Als de kerstboom uiteindelijk voldoende opgetuigd is, komt de vrouw met nog een probleem op de proppen. Ze krijgt de open haard nl. niet aan de praat, terwijl de schoorsteen afgelopen herfst toch echt geveegd is. Ze kan zich bovendien geen kerstavond voorstellen zonder open haardvuur. Willem werpt daarop een onderzoekende blik richting enkele traag rokende en half verkoolde blokken hout in het gat van de haard. Al gauw komt hij tot de conclusie dat het hout nog te vers is. Als hij even later droger hout, hout van een andere stapel betrekt, is ook dit probleem gauw verholpen.

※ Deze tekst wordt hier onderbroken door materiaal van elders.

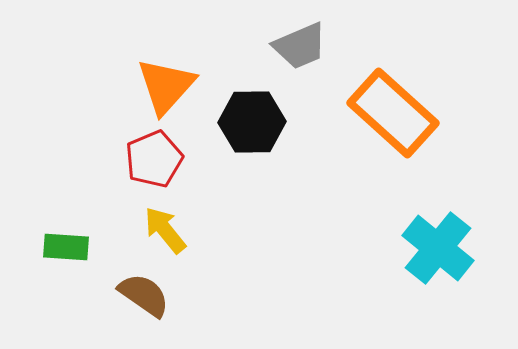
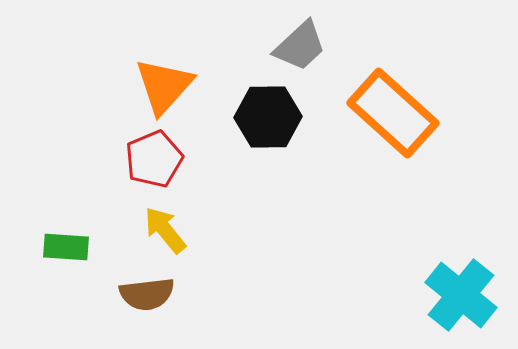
gray trapezoid: rotated 20 degrees counterclockwise
orange triangle: moved 2 px left
black hexagon: moved 16 px right, 5 px up
cyan cross: moved 23 px right, 47 px down
brown semicircle: moved 3 px right, 1 px up; rotated 138 degrees clockwise
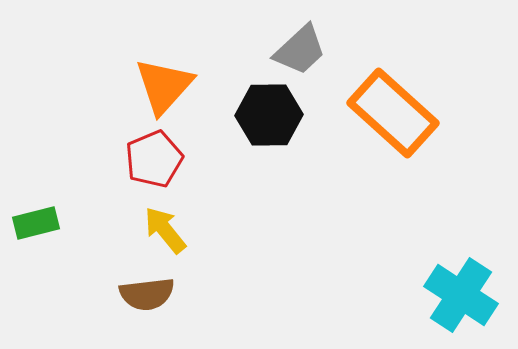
gray trapezoid: moved 4 px down
black hexagon: moved 1 px right, 2 px up
green rectangle: moved 30 px left, 24 px up; rotated 18 degrees counterclockwise
cyan cross: rotated 6 degrees counterclockwise
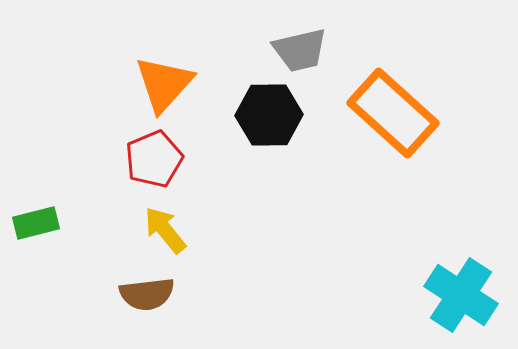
gray trapezoid: rotated 30 degrees clockwise
orange triangle: moved 2 px up
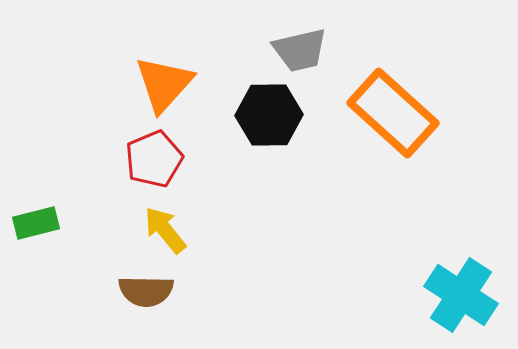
brown semicircle: moved 1 px left, 3 px up; rotated 8 degrees clockwise
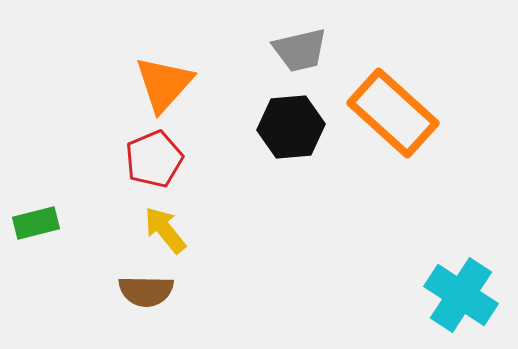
black hexagon: moved 22 px right, 12 px down; rotated 4 degrees counterclockwise
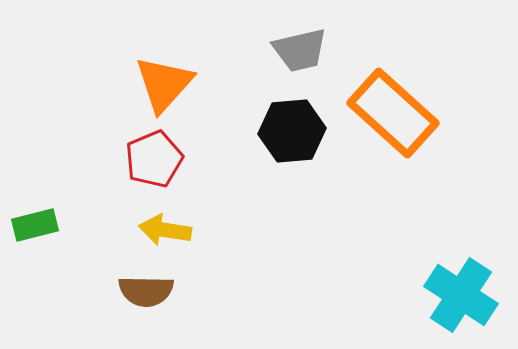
black hexagon: moved 1 px right, 4 px down
green rectangle: moved 1 px left, 2 px down
yellow arrow: rotated 42 degrees counterclockwise
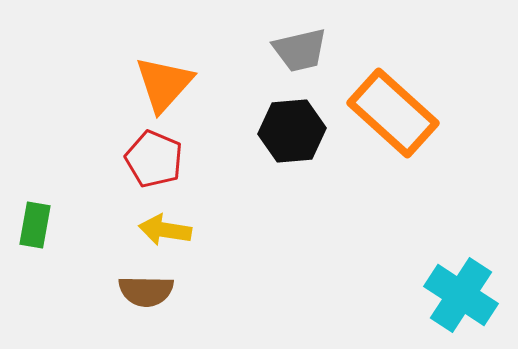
red pentagon: rotated 26 degrees counterclockwise
green rectangle: rotated 66 degrees counterclockwise
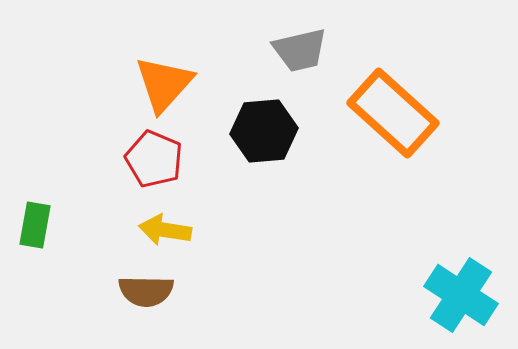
black hexagon: moved 28 px left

Hierna zijn er geen nieuwe klussen meer. De vrouw nodigt hem daarop uit aan tafel te gaan. Er wordt zelfs een derde stoel aangeschoven, waarop de kat, een beetje wijsneuzig rondkijkend, plaatsneemt. Zo gaat de avond op een gemoedelijke wijze voorbij. Willem naar het vlammenspel in de haard kijkend met een spinnende en kopjes gevende kat op zijn schoot. De vrouw breiend aan een laatste kerstbal en af en toe een kerstliedje zingend dan wel neuriënd.

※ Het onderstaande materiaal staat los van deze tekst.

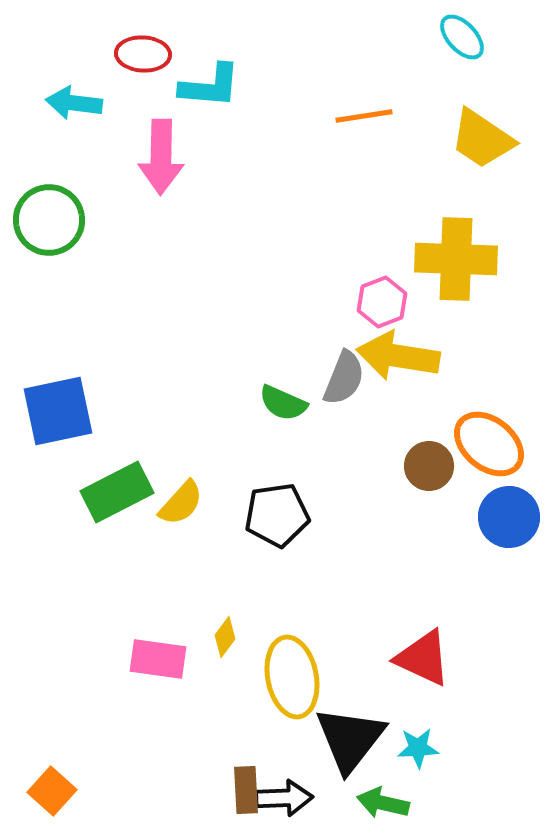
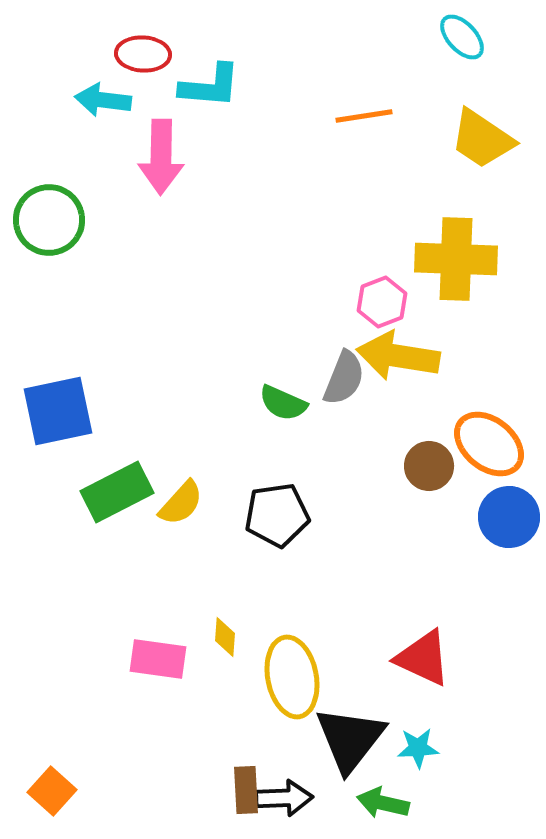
cyan arrow: moved 29 px right, 3 px up
yellow diamond: rotated 33 degrees counterclockwise
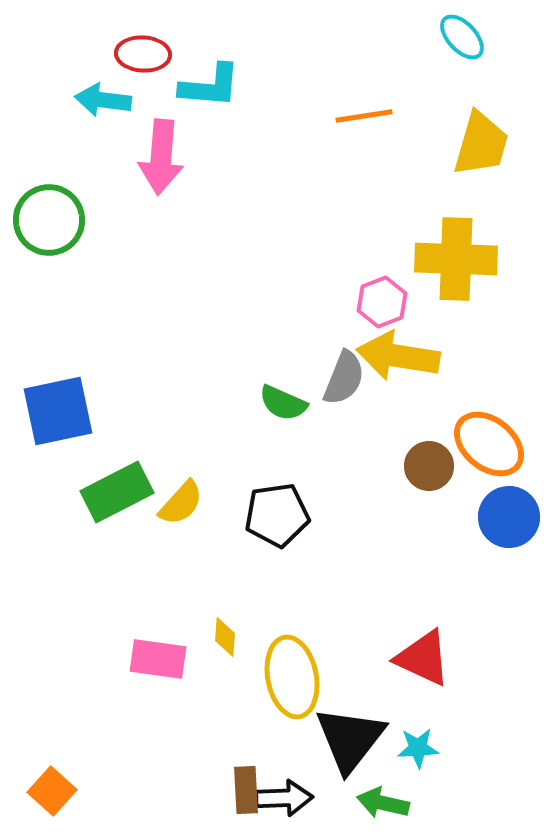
yellow trapezoid: moved 1 px left, 5 px down; rotated 108 degrees counterclockwise
pink arrow: rotated 4 degrees clockwise
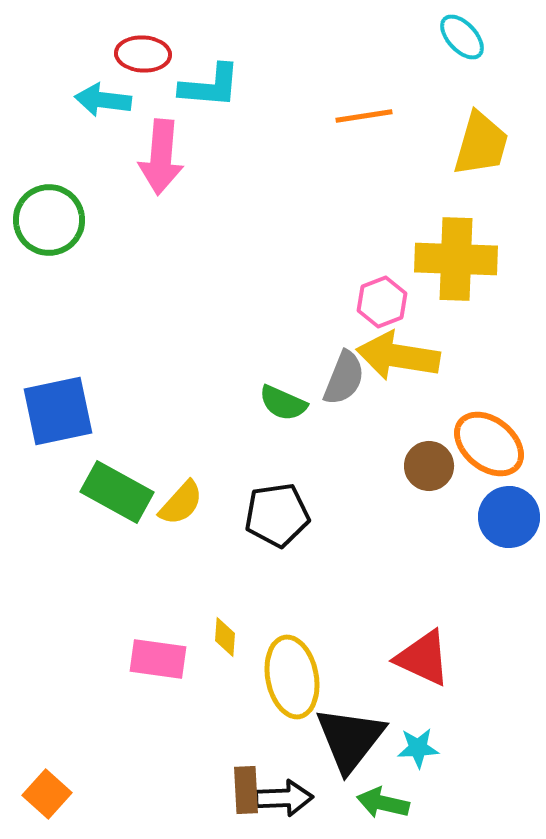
green rectangle: rotated 56 degrees clockwise
orange square: moved 5 px left, 3 px down
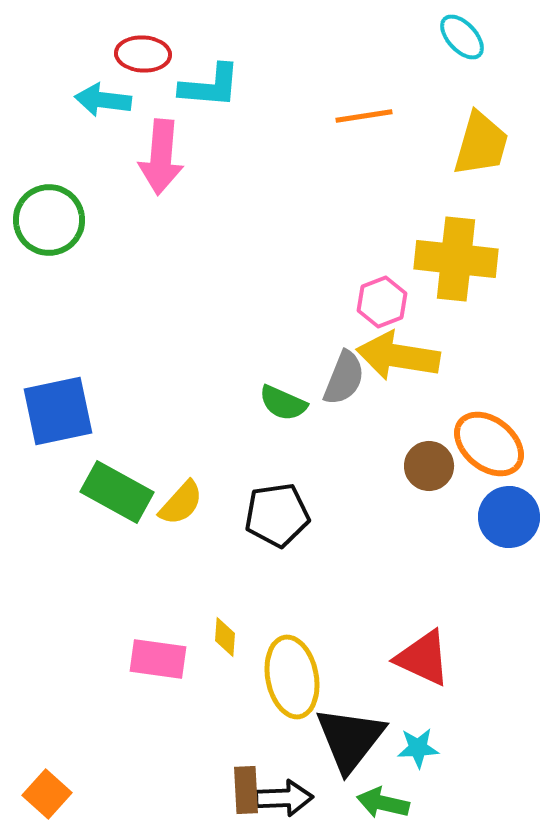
yellow cross: rotated 4 degrees clockwise
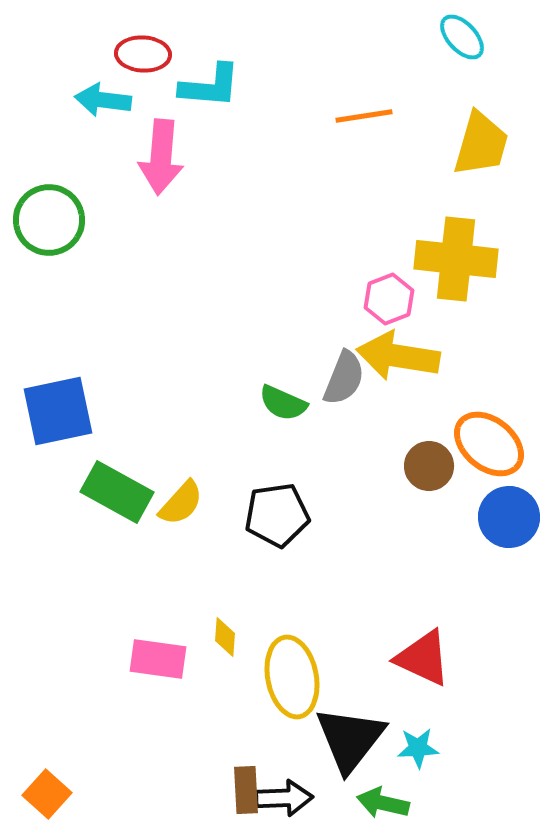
pink hexagon: moved 7 px right, 3 px up
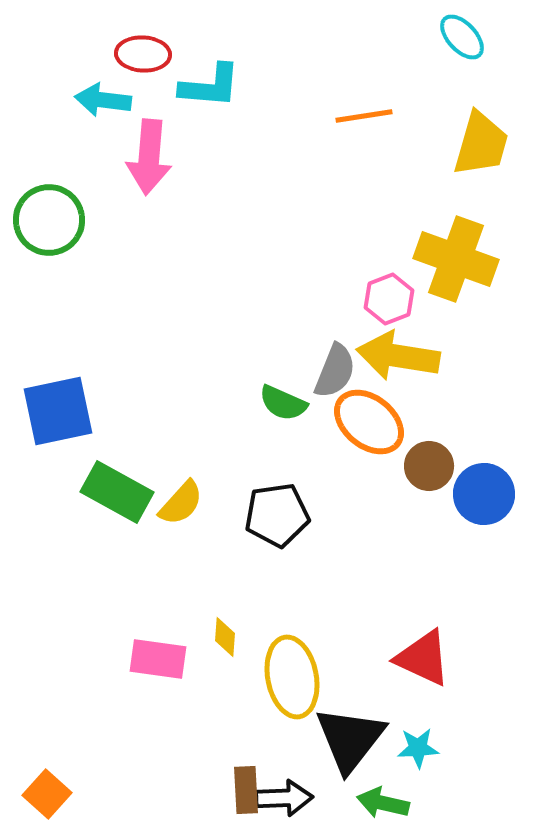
pink arrow: moved 12 px left
yellow cross: rotated 14 degrees clockwise
gray semicircle: moved 9 px left, 7 px up
orange ellipse: moved 120 px left, 22 px up
blue circle: moved 25 px left, 23 px up
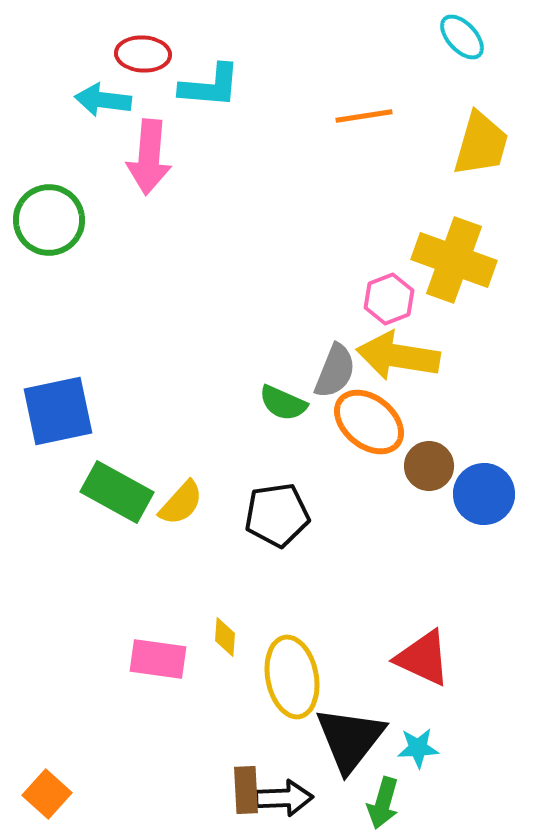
yellow cross: moved 2 px left, 1 px down
green arrow: rotated 87 degrees counterclockwise
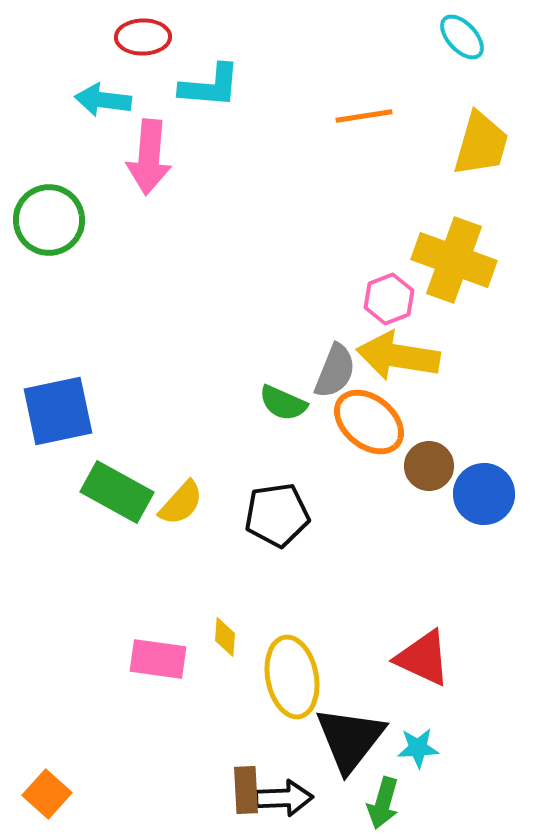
red ellipse: moved 17 px up; rotated 4 degrees counterclockwise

Dicht tegen middernacht, als een iets of wat opstekende wind de mist heeft doen wijken, gaat Willem op een leenfiets naar huis. Dit niet nadat hij de vrouw hartelijk bedankt en de kat voor een laatste maal geaaid heeft. Onderweg stopt hij nog één keer en wel op de plek waar voor de tijd van de grote turfafgravingen een meer lag. Heel, heel lang geleden was een man hier tijdens de kerstnacht naar een naburig dorp onderweg. Daarbij een kerkklok met zich mee voerend voor de kerk aldaar. Heksen vielen hem echter lastig en door hun toedoen verdween hij met klok en al in het meer. Naar men zegt, luidt hij op deze plek nog iedere kerstnacht zijn klok. Hoe goed Willem ook luistert, het blijft helaas stil, doodstil. In zijn hoofd echoën alleen de kerstliedjes van de vrouw nog wat na.